╭──

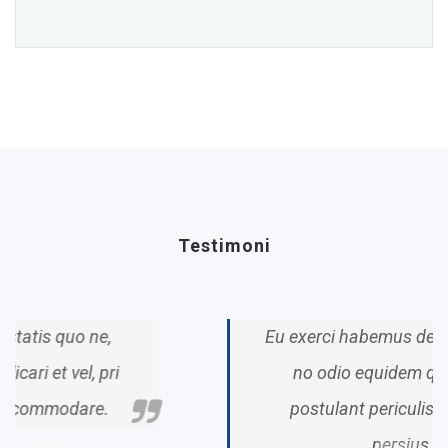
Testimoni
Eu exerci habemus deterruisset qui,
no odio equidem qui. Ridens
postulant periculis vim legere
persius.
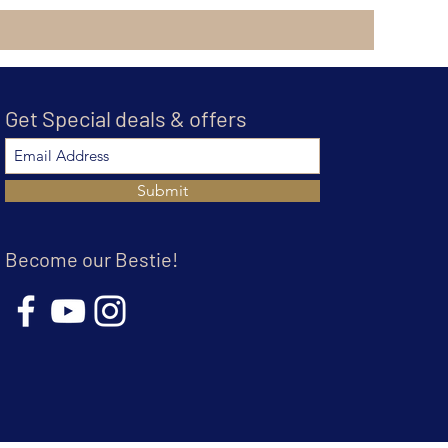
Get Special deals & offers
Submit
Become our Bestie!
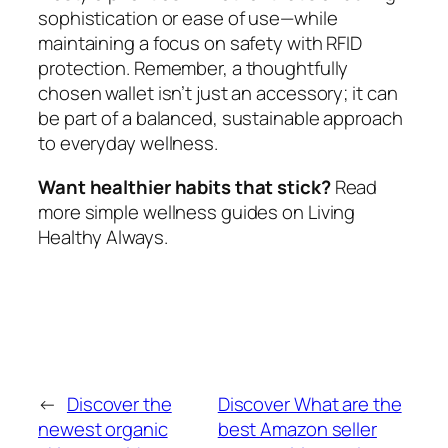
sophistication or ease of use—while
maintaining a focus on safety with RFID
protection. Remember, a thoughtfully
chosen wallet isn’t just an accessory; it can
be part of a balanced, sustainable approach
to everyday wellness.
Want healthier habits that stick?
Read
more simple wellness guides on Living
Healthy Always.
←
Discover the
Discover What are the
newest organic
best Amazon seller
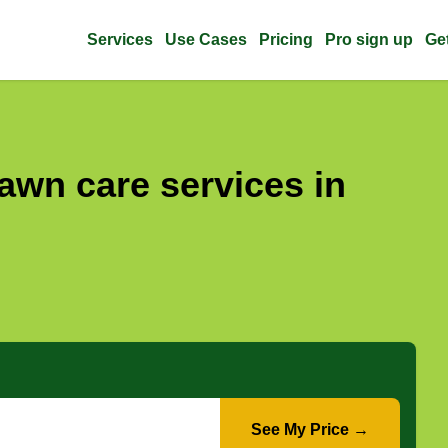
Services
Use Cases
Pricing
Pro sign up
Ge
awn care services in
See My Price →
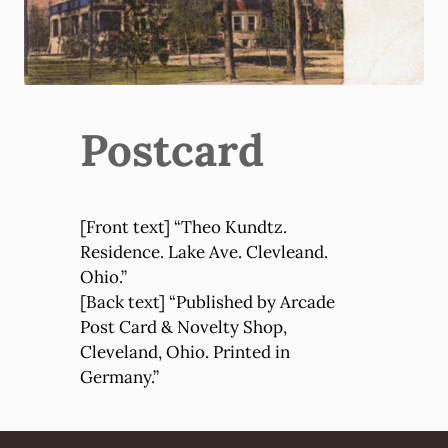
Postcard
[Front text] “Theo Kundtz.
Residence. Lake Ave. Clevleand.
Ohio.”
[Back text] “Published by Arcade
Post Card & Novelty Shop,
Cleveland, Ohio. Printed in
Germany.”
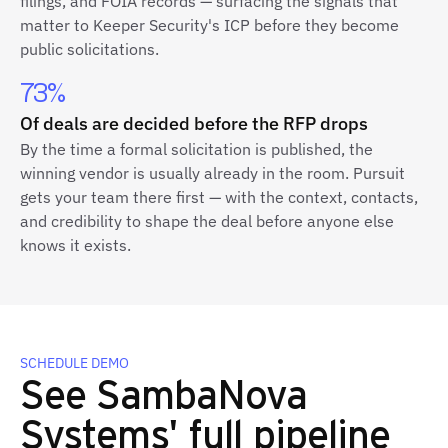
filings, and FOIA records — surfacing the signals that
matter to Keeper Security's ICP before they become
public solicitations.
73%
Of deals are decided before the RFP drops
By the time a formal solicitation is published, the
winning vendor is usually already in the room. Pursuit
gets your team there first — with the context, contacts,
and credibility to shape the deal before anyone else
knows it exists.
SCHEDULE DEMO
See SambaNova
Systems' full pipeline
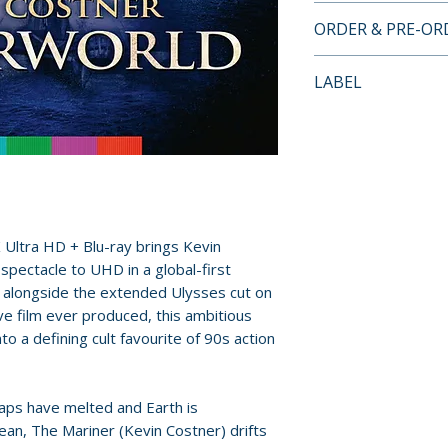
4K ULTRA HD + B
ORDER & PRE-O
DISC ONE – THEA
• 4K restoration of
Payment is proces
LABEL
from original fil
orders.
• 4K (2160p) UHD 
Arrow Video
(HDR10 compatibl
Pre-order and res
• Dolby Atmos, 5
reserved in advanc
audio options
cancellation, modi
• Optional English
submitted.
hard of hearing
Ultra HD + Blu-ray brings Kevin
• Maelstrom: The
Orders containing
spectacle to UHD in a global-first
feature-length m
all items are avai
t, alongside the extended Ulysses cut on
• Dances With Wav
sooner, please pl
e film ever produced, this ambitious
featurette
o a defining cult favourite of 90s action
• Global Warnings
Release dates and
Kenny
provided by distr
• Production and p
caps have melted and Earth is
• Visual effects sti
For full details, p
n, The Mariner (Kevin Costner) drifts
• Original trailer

╰──

Exercise brief
Using the entries above, write out exactly the lines from the one with "See My Price →" through the one with "Pre-order and res", ends included. Leave out any pictures.

Result
See My Price →
Postcard
[Front text] “Theo Kundtz.
Residence. Lake Ave. Clevleand.
Ohio.”
[Back text] “Published by Arcade
Post Card & Novelty Shop,
Cleveland, Ohio. Printed in
Germany.”
filings, and FOIA records — surfacing the signals that
matter to Keeper Security's ICP before they become
public solicitations.
73%
Of deals are decided before the RFP drops
By the time a formal solicitation is published, the
winning vendor is usually already in the room. Pursuit
gets your team there first — with the context, contacts,
and credibility to shape the deal before anyone else
knows it exists.
SCHEDULE DEMO
See SambaNova
Systems' full pipeline
4K ULTRA HD + B
ORDER & PRE-O
DISC ONE – THEA
• 4K restoration of
Payment is proces
LABEL
from original fil
orders.
• 4K (2160p) UHD 
Arrow Video
(HDR10 compatibl
Pre-order and res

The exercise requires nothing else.